Скинула Зинка кофту, осталась в одном лифчике — как назло, самый замызганный надела, аж самой совестно.
— И бронежилет свой снимай.
— Тут мужчина, — смущенно пробормотала Зинка.
— Я больше не мужчина, — просипел в ответ Петя, — Меня можете не смущаться.
Зинка легла на холодный линолеум, заерзала — видать, не все осколки убрала. Сверху нависло бабкино лицо. Широкие ноздри казались выскобленными глазницами.
— Слушай и запоминай. По ту сторону я тебе ничем не помогу. В место ты идешь опасное, темное. Будут пытаться тебя там оставить — и те, кто любят, и те, кто ненавидят. Есть и коренные обитатели – с ними лучше вообще не встречаться. Но ты, главное — цель свою помни и к ней иди. Как Кольку найдешь, чем хочешь завлекай, всеми правдами и неправдами уговори его пойти с тобой. Своей волей пусть идет, иначе не сработает.
— А чего б ему не пойти? — удивилась Зинка.
Старуха мотнула головой, точно вспомнила что-то ужасно неприятное.
— Всяко быват. У тебя там — пять минут, не больше. Души из преисподней возвращаются с рассветом, а он уж скоренько.
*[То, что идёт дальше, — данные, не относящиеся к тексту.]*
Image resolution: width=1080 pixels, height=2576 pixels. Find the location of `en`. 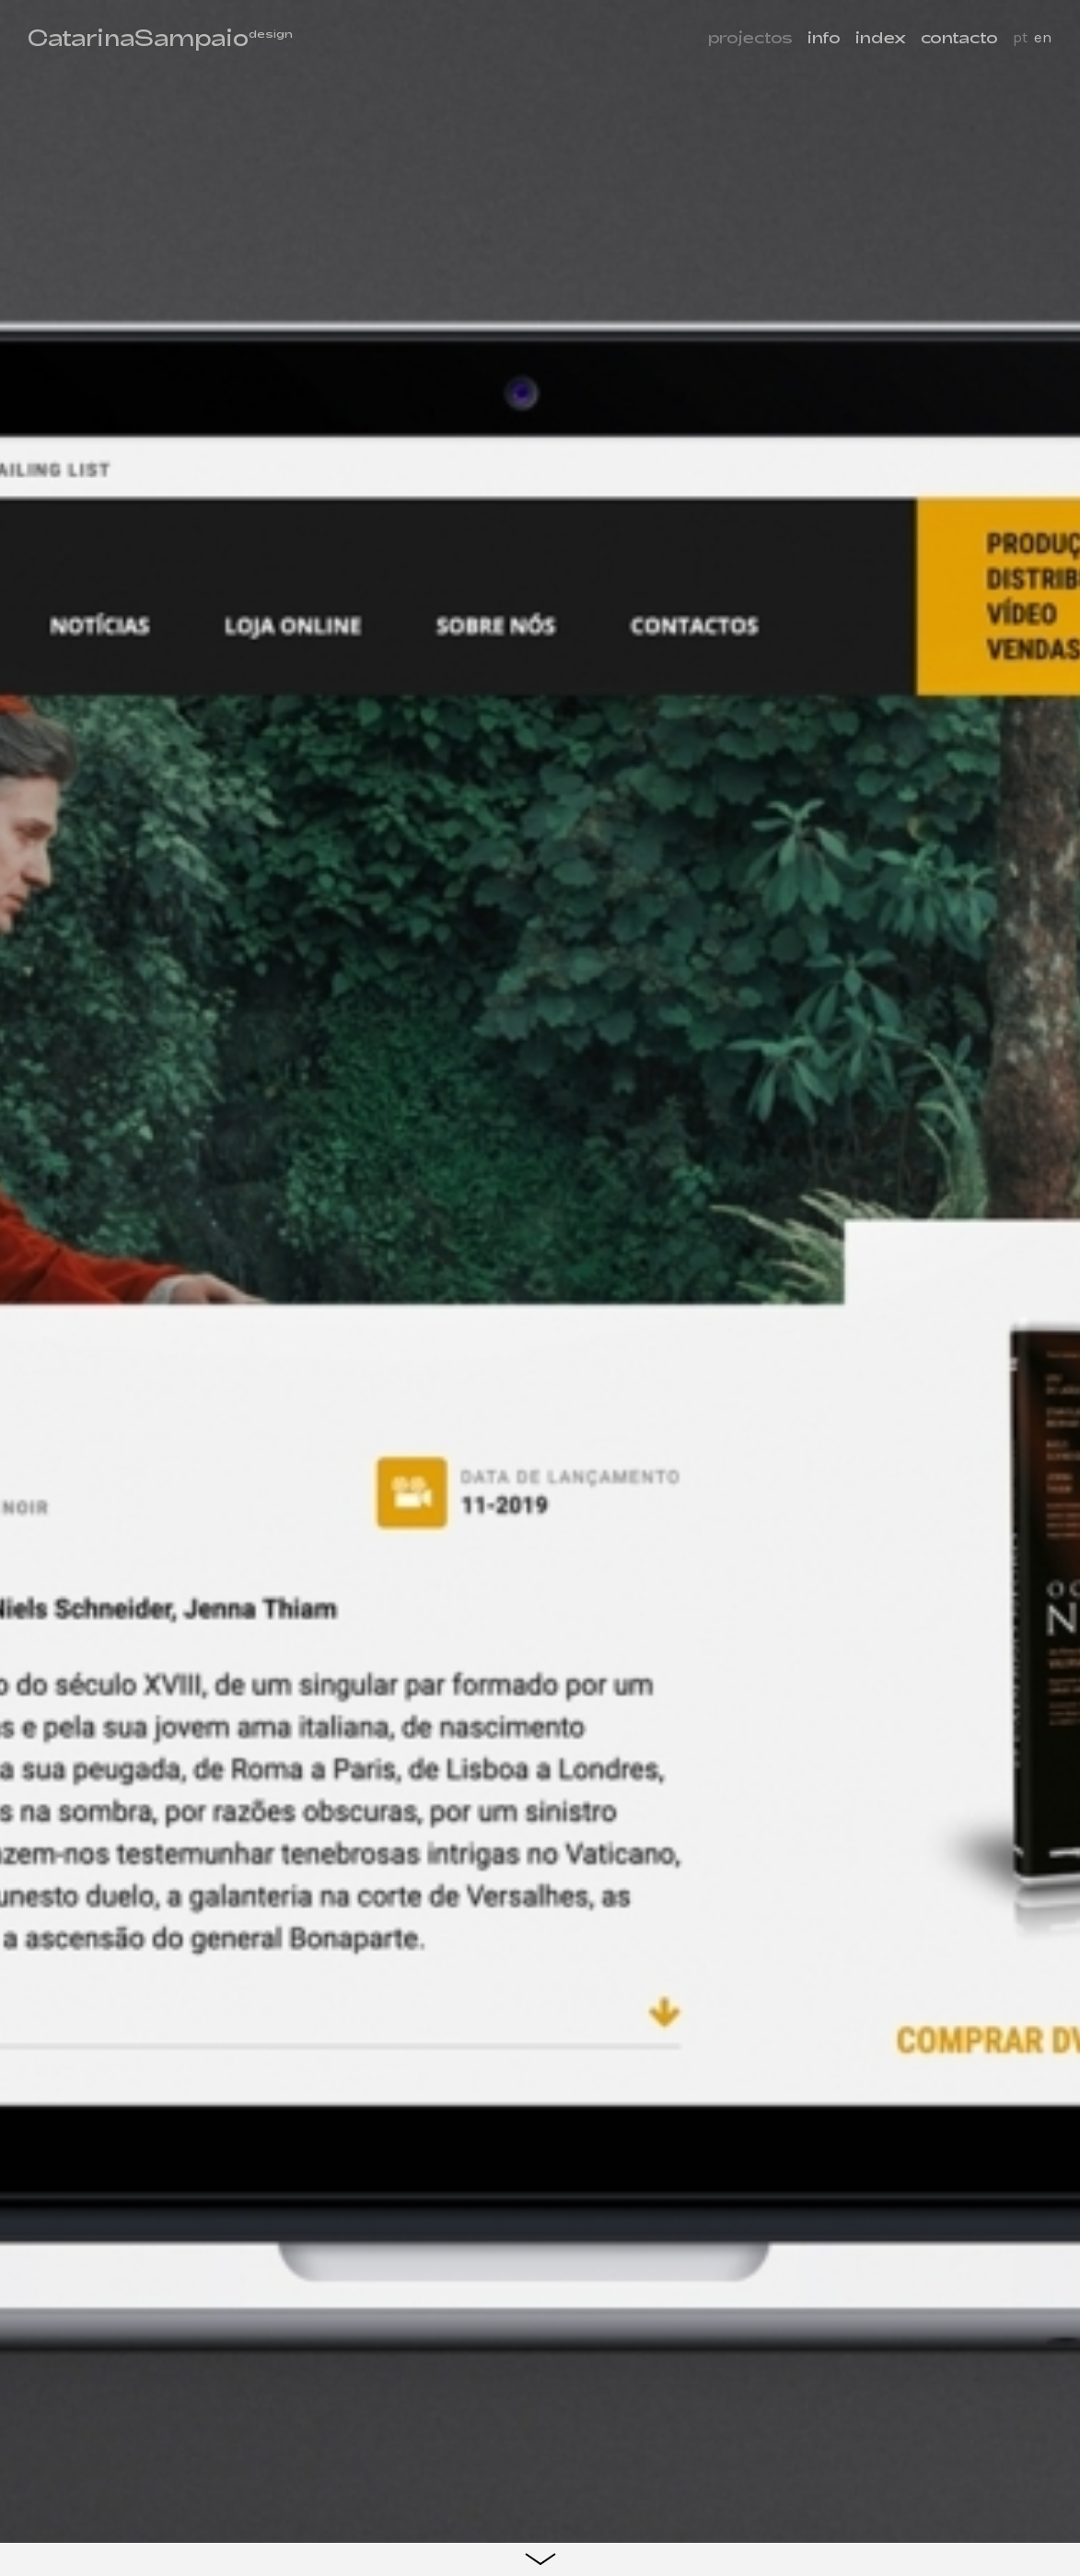 en is located at coordinates (1043, 37).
Слушай песню петуха — он как звонки в театре, его и по эту, и по ту сторону занавеса слышно. Раз пропоет — время еще есть, два — надо спешить, а на третий тебя уж и возвращать пора. Все поняла?
— Ну…
Зинка не успела договорить — что-то тонкое, острое ужалило её в шею.
— Как комарик укусил! — утешил Петя.
Тут же грудак стиснуло будто обручем, в сердце словно вогнали острый кол. Стало нечем дышать, глаза провалились куда-то в череп и падали-падали, словно в тёмный тоннель. А следом упала и сама Зинка.